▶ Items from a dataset
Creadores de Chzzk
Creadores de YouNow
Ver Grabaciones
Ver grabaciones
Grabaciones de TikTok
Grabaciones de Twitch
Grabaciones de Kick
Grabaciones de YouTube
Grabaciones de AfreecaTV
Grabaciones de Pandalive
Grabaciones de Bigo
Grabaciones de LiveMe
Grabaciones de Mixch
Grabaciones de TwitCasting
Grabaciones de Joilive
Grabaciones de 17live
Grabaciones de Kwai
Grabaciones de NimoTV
==
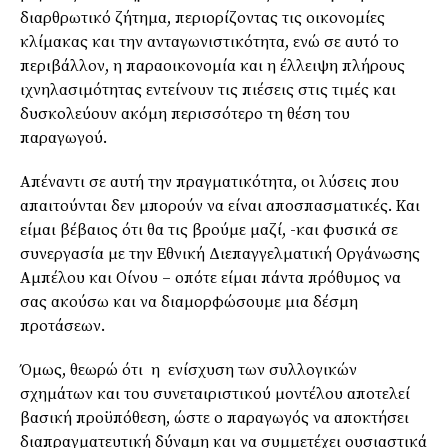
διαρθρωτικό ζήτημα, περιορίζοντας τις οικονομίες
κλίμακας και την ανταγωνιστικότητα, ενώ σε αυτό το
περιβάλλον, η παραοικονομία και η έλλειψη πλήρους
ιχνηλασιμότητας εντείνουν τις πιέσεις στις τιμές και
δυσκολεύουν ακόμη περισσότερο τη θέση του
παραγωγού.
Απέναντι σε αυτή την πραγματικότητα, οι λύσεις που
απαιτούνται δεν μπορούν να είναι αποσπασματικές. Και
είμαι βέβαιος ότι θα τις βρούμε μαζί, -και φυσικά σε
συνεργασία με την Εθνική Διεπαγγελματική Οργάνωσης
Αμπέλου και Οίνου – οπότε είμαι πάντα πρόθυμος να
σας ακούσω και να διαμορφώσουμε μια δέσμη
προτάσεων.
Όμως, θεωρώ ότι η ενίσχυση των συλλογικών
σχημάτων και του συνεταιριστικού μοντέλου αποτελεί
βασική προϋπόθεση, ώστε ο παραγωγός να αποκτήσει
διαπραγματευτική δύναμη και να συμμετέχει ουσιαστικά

▶ Your task
Looking at the data above, return every line from the one with "σχημάτων και του" down to the one with "διαπραγματευτική δύναμη και", exactly and inclusively.

▶ Response area
σχημάτων και του συνεταιριστικού μοντέλου αποτελεί
βασική προϋπόθεση, ώστε ο παραγωγός να αποκτήσει
διαπραγματευτική δύναμη και να συμμετέχει ουσιαστικά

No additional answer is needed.